My grandmother always made this whipped strawberry jello and cool whip salad for special occasions. For many growing up, the salad was the classic Strawberry Pretzel Salad. When I saw this version I thought it was so cute I wanted to give it a try.
It is salty, sweet, creamy, and refreshing all in one bite. Served in little jars it makes this a great dish to bring to picnics or the beach. I am thinking of making a trip to the Hollywood Bowl just so I can bring these along.
This is my favorite tool for forming the crusts. I also use it to form mini pies in mini muffin tins.
This little funnel is also a handy tool in the kitchen. You can fill the jars without a mess. I used mascarpone cheese but you could easily substitute cream cheese. You can easily lighten this dish by making it with light butter spread, sugar-free Jello, and reduced-fat cream cheese.

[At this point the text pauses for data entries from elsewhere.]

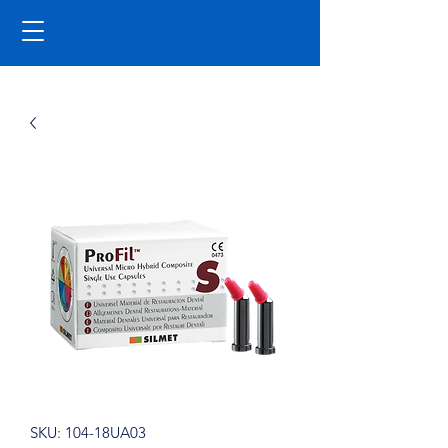
SKU: 104-18UA03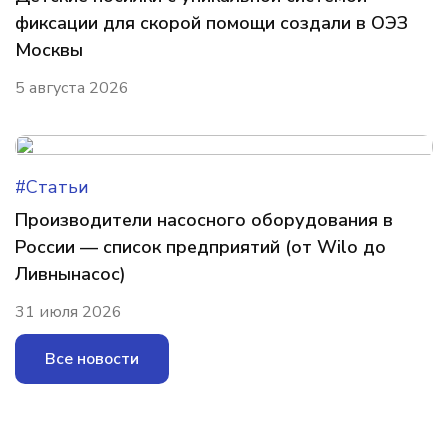
фиксации для скорой помощи создали в ОЭЗ
Москвы
5 августа 2026
#Статьи
Производители насосного оборудования в
России — список предприятий (от Wilo до
Ливнынасос)
31 июля 2026
Все новости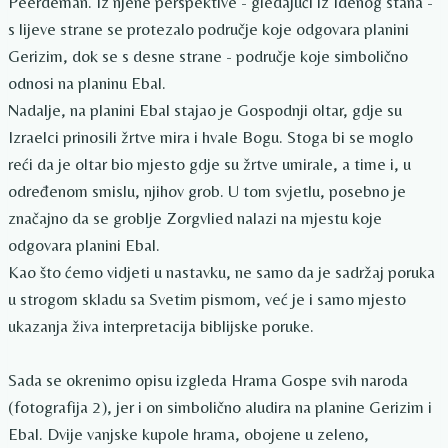
Peerdeman. Iz njene perspektive - gledajući iz Idenog stana -
s lijeve strane se protezalo područje koje odgovara planini
Gerizim, dok se s desne strane - područje koje simbolično
odnosi na planinu Ebal.
Nadalje, na planini Ebal stajao je Gospodnji oltar, gdje su
Izraelci prinosili žrtve mira i hvale Bogu. Stoga bi se moglo
reći da je oltar bio mjesto gdje su žrtve umirale, a time i, u
određenom smislu, njihov grob. U tom svjetlu, posebno je
značajno da se groblje Zorgvlied nalazi na mjestu koje
odgovara planini Ebal.
Kao što ćemo vidjeti u nastavku, ne samo da je sadržaj poruka
u strogom skladu sa Svetim pismom, već je i samo mjesto
ukazanja živa interpretacija biblijske poruke.
Sada se okrenimo opisu izgleda Hrama Gospe svih naroda
(fotografija 2), jer i on simbolično aludira na planine Gerizim i
Ebal. Dvije vanjske kupole hrama, obojene u zeleno,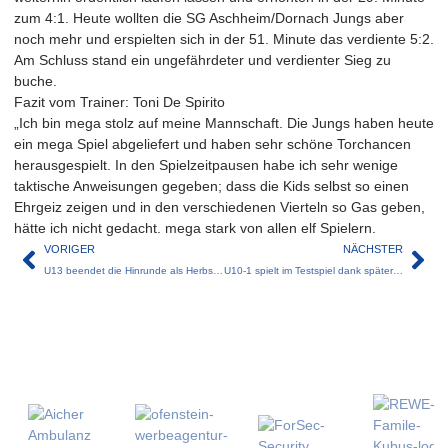
zum 4:1. Heute wollten die SG Aschheim/Dornach Jungs aber
noch mehr und erspielten sich in der 51. Minute das verdiente 5:2.
Am Schluss stand ein ungefährdeter und verdienter Sieg zu
buche.
Fazit vom Trainer: Toni De Spirito
„Ich bin mega stolz auf meine Mannschaft. Die Jungs haben heute
ein mega Spiel abgeliefert und haben sehr schöne Torchancen
herausgespielt. In den Spielzeitpausen habe ich sehr wenige
taktische Anweisungen gegeben; dass die Kids selbst so einen
Ehrgeiz zeigen und in den verschiedenen Vierteln so Gas geben,
hätte ich nicht gedacht. mega stark von allen elf Spielern.
VORIGER
NÄCHSTER
U13 beendet die Hinrunde als Herbstmeister
U10-1 spielt im Testspiel dank später Leistungssteigerung Remis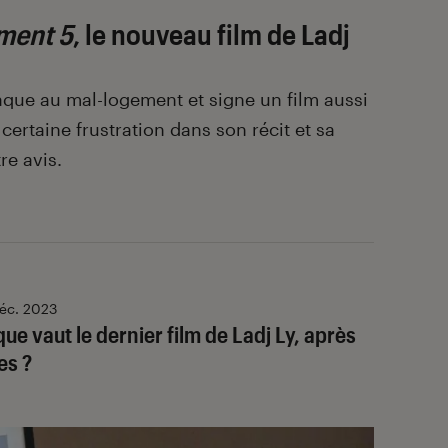
ment 5
, le nouveau film de Ladj
aque au mal-logement et signe un film aussi
certaine frustration dans son récit et sa
re avis.
éc. 2023
que vaut le dernier film de Ladj Ly, après
es ?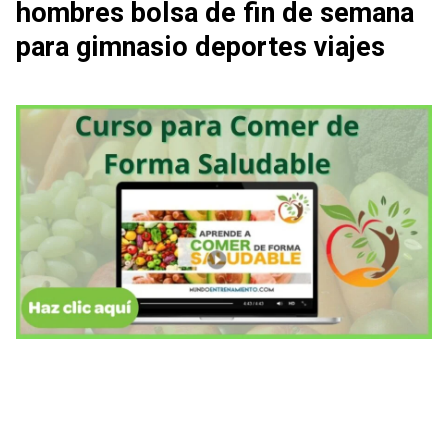
hombres bolsa de fin de semana
para gimnasio deportes viajes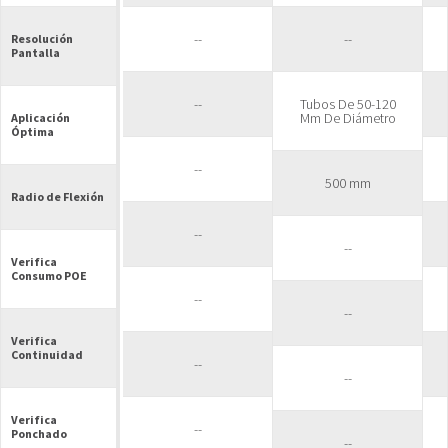
--
--
Resolución
Pantalla
--
Tubos De 50-120
Mm De Diámetro
Aplicación
Óptima
--
500 mm
Radio de Flexión
--
--
Verifica
Consumo POE
--
--
Verifica
Continuidad
--
--
Verifica
--
Ponchado
--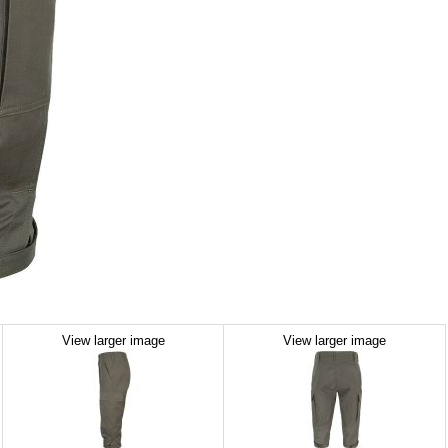
View larger image
View larger image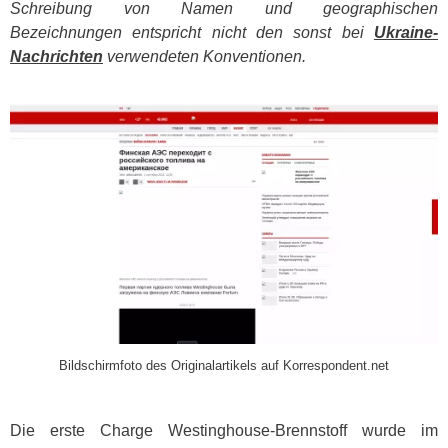
Schreibung von Namen und geographischen
Bezeichnungen entspricht nicht den sonst bei
Ukraine-
Nachrichten
verwendeten Konventionen.
​
Bildschirmfoto des Originalartikels auf Korrespondent.net
Die erste Charge Westinghouse-Brennstoff wurde im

What was your family go-to salad at family dinners? Leave a comment below. Are you on Pinterest? Follow me and see what I am making not only here but for Betty Crocker and Pillsbury.
Strawberry Pretzel Salad
- 1 cup crushed salted pretzels
- 2 tablespoons white sugar
- 5 tablespoons unsalted butter melted
- 1/2 cup granulated sugar
- 8 ounce mascarpone cheese room temperature
- 1 teaspoon pure vanilla extract
- 1/2 cup container Cool Whip Light thawed
- 1 3 ounce package strawberry flavored gelatin
- 1 cups boiling water
- 1 cups strawberries sliced
- Preheat oven to 350 degrees F.
- Combine the pretzel crumbs, 4 tablespoons sugar and melted butter in a mixing bowl. Stir with a fork until the butter is fully incorporated into the pretzel crumbs.
- Spoon 2 heaping tablespoons of pretzel crust into the bottom of each of your jars. Press the crumbs gently into the bottom of the jars.
- Place the jars onto a baking sheet. Bake for about 6 minutes. Allow the jars and crust to cool completely before layering in the filling.
- Beat the sugar, cream cheese and vanilla in a bowl until smooth. Fold in whipped topping. Spoon filling into a piping bag with a round tip or simply snip the tip of the bag. Divide the filling between each jar. Place the jars into the refrigerator for about 1 hour.
- Stir together the gelatin mix and boiling water in a medium size bowl. Stir in strawberries. Place the bowl into the refrigerator for about ten minutes. This will allow the gelatin to firm up a bit. Evenly spoon the gelatin between each the jars. Place jars back into the refrigerator for at least 1 hour. Serve chilled. Top with Cool Whip and fresh strawberries.